Structured page parsing data:
* * *

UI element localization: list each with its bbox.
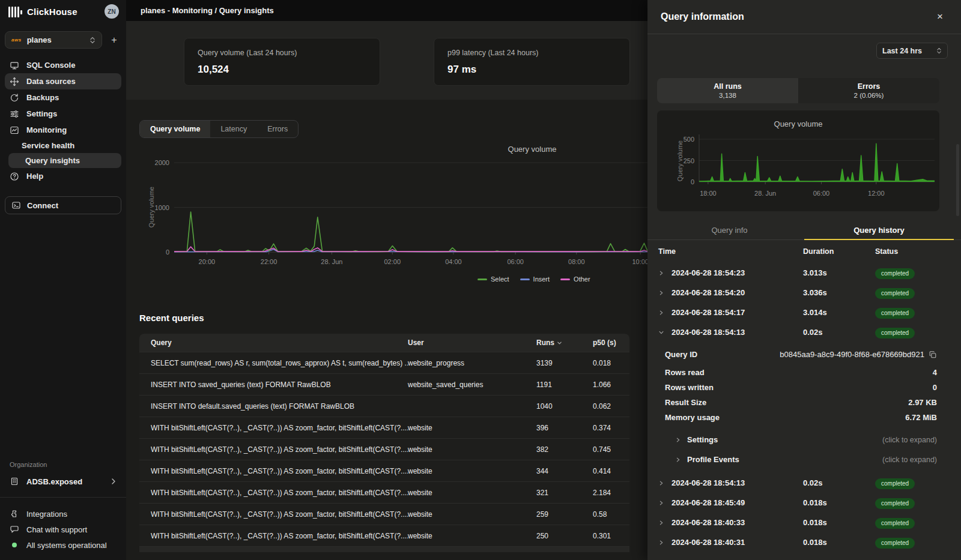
sidebar-bottom: Organization ADSB.exposed IntegrationsCh… — [0, 461, 126, 560]
sidebar-item-sql-console[interactable]: SQL Console — [5, 57, 121, 73]
toggle-label: All runs — [714, 82, 742, 91]
scrollbar[interactable] — [956, 144, 959, 216]
chevron-right-icon[interactable] — [658, 290, 664, 296]
column-header-runs[interactable]: Runs — [536, 339, 593, 347]
query-row[interactable]: WITH bitShiftLeft(CAST(?..), _CAST(?..))… — [139, 503, 629, 525]
history-row[interactable]: 2024-06-28 18:40:310.018scompleted — [647, 532, 961, 552]
query-row[interactable]: WITH bitShiftLeft(CAST(?..), _CAST(?..))… — [139, 460, 629, 481]
toggle-all-runs[interactable]: All runs3,138 — [657, 78, 798, 103]
sidebar-item-label: SQL Console — [26, 61, 75, 70]
legend-item-other[interactable]: Other — [560, 275, 590, 283]
recent-queries-partial-row — [139, 546, 629, 552]
svg-text:28. Jun: 28. Jun — [754, 190, 776, 197]
chevron-right-icon — [111, 478, 117, 485]
history-time: 2024-06-28 18:54:17 — [671, 308, 745, 317]
history-row[interactable]: 2024-06-28 18:54:173.014scompleted — [647, 303, 961, 322]
svg-text:250: 250 — [684, 157, 694, 164]
brand-name: ClickHouse — [27, 7, 77, 17]
history-row[interactable]: 2024-06-28 18:54:203.036scompleted — [647, 283, 961, 303]
user-avatar[interactable]: ZN — [105, 4, 119, 19]
query-row[interactable]: SELECT sum(read_rows) AS r, sum(total_ro… — [139, 352, 629, 373]
column-header-query[interactable]: Query — [151, 339, 408, 347]
close-icon[interactable]: × — [932, 9, 948, 25]
history-duration: 0.02s — [803, 328, 875, 337]
legend-swatch — [520, 278, 530, 280]
chevron-right-icon[interactable] — [658, 540, 664, 546]
p99-latency-card-value: 97 ms — [447, 64, 616, 76]
chevron-down-icon[interactable] — [658, 330, 664, 336]
connect-label: Connect — [27, 201, 58, 210]
legend-item-insert[interactable]: Insert — [520, 275, 550, 283]
sidebar-item-query-insights[interactable]: Query insights — [8, 153, 121, 168]
history-row[interactable]: 2024-06-28 18:54:233.013scompleted — [647, 263, 961, 283]
organization-item[interactable]: ADSB.exposed — [0, 473, 126, 490]
query-id-value: b0845aa9-a8c9-49f0-8f68-e678669bd921 — [780, 350, 924, 359]
panel-title: Query information — [661, 11, 744, 22]
sidebar-item-monitoring[interactable]: Monitoring — [5, 122, 121, 138]
history-row[interactable]: 2024-06-28 18:54:130.02scompleted — [647, 322, 961, 342]
brand-row: ClickHouse ZN — [0, 0, 126, 23]
p50-cell: 0.58 — [593, 510, 629, 519]
chevron-right-icon[interactable] — [658, 520, 664, 526]
expandable-profile-events[interactable]: Profile Events(click to expand) — [647, 450, 961, 469]
chevron-right-icon[interactable] — [658, 480, 664, 486]
svg-text:04:00: 04:00 — [445, 258, 462, 265]
legend-swatch — [477, 278, 487, 280]
svg-text:28. Jun: 28. Jun — [321, 258, 342, 265]
column-header-p50[interactable]: p50 (s) — [593, 339, 629, 347]
column-header-user[interactable]: User — [408, 339, 536, 347]
p50-cell: 0.745 — [593, 445, 629, 454]
service-selector[interactable]: aws planes — [5, 31, 102, 49]
tab-errors[interactable]: Errors — [257, 121, 298, 137]
query-cell: SELECT sum(read_rows) AS r, sum(total_ro… — [151, 359, 408, 367]
sidebar-item-help[interactable]: Help — [5, 168, 121, 184]
sidebar-item-backups[interactable]: Backups — [5, 89, 121, 106]
panel-query-volume-chart[interactable]: 025050018:0028. Jun06:0012:00Query volum… — [657, 110, 939, 211]
svg-text:20:00: 20:00 — [199, 258, 216, 265]
toggle-errors[interactable]: Errors2 (0.06%) — [798, 78, 939, 103]
history-time: 2024-06-28 18:40:33 — [671, 518, 745, 527]
legend-item-select[interactable]: Select — [477, 275, 509, 283]
query-row[interactable]: WITH bitShiftLeft(CAST(?..), _CAST(?..))… — [139, 481, 629, 503]
sidebar-item-settings[interactable]: Settings — [5, 106, 121, 122]
history-row[interactable]: 2024-06-28 18:40:330.018scompleted — [647, 513, 961, 532]
tab-latency[interactable]: Latency — [210, 121, 257, 137]
chevron-right-icon[interactable] — [658, 500, 664, 506]
sidebar-item-service-health[interactable]: Service health — [5, 138, 121, 153]
sidebar-item-label: Service health — [22, 141, 74, 150]
query-row[interactable]: WITH bitShiftLeft(CAST(?..), _CAST(?..))… — [139, 525, 629, 546]
query-information-panel: Query information × Last 24 hrs All runs… — [647, 0, 961, 560]
expandable-settings[interactable]: Settings(click to expand) — [647, 430, 961, 450]
chevron-right-icon[interactable] — [658, 310, 664, 316]
connect-button[interactable]: Connect — [5, 196, 121, 214]
svg-text:06:00: 06:00 — [507, 258, 524, 265]
runs-cell: 1040 — [536, 402, 593, 411]
history-row[interactable]: 2024-06-28 18:54:130.02scompleted — [647, 473, 961, 493]
footer-item-integrations[interactable]: Integrations — [0, 506, 126, 522]
tab-query-info[interactable]: Query info — [655, 221, 804, 239]
time-range-select[interactable]: Last 24 hrs — [876, 43, 948, 59]
detail-row-rows-read: Rows read4 — [647, 365, 961, 380]
copy-icon[interactable] — [929, 351, 937, 359]
connect-icon — [11, 200, 21, 210]
query-row[interactable]: INSERT INTO saved_queries (text) FORMAT … — [139, 373, 629, 395]
panel-header: Query information × — [647, 0, 961, 34]
footer-item-chat-with-support[interactable]: Chat with support — [0, 522, 126, 537]
sidebar-item-data-sources[interactable]: Data sources — [5, 73, 121, 89]
query-row[interactable]: WITH bitShiftLeft(CAST(?..), _CAST(?..))… — [139, 417, 629, 438]
history-row[interactable]: 2024-06-28 18:45:490.018scompleted — [647, 493, 961, 513]
add-service-button[interactable]: + — [107, 33, 121, 47]
tab-query-volume[interactable]: Query volume — [140, 121, 210, 137]
chevron-right-icon[interactable] — [658, 270, 664, 276]
query-row[interactable]: INSERT INTO default.saved_queries (text)… — [139, 395, 629, 417]
tab-query-history[interactable]: Query history — [804, 221, 954, 239]
svg-text:02:00: 02:00 — [384, 258, 401, 265]
svg-text:2000: 2000 — [155, 159, 169, 166]
sidebar-footer: IntegrationsChat with supportAll systems… — [0, 506, 126, 553]
query-row[interactable]: WITH bitShiftLeft(CAST(?..), _CAST(?..))… — [139, 438, 629, 460]
integrations-icon — [10, 509, 19, 519]
query-volume-chart[interactable]: 01000200020:0022:0028. Jun02:0004:0006:0… — [126, 140, 647, 290]
footer-item-all-systems-operational[interactable]: All systems operational — [0, 537, 126, 553]
service-selector-row: aws planes + — [5, 31, 121, 49]
svg-text:Query volume: Query volume — [508, 145, 557, 154]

* * *

#### TASK OBJECTIVE:
Reproduce each line above that contains "sidebar".

#### RESPONSE TO THE TASK:
sidebar-bottom: Organization ADSB.exposed IntegrationsCh… — [0, 461, 126, 560]
sidebar-item-sql-console[interactable]: SQL Console — [5, 57, 121, 73]
sidebar-item-label: SQL Console — [26, 61, 75, 70]
sidebar-item-query-insights[interactable]: Query insights — [8, 153, 121, 168]
sidebar-item-monitoring[interactable]: Monitoring — [5, 122, 121, 138]
sidebar-item-help[interactable]: Help — [5, 168, 121, 184]
sidebar-item-backups[interactable]: Backups — [5, 89, 121, 106]
sidebar-item-settings[interactable]: Settings — [5, 106, 121, 122]
sidebar-item-service-health[interactable]: Service health — [5, 138, 121, 153]
sidebar-item-label: Service health — [22, 141, 74, 150]
sidebar-item-data-sources[interactable]: Data sources — [5, 73, 121, 89]
sidebar-footer: IntegrationsChat with supportAll systems… — [0, 506, 126, 553]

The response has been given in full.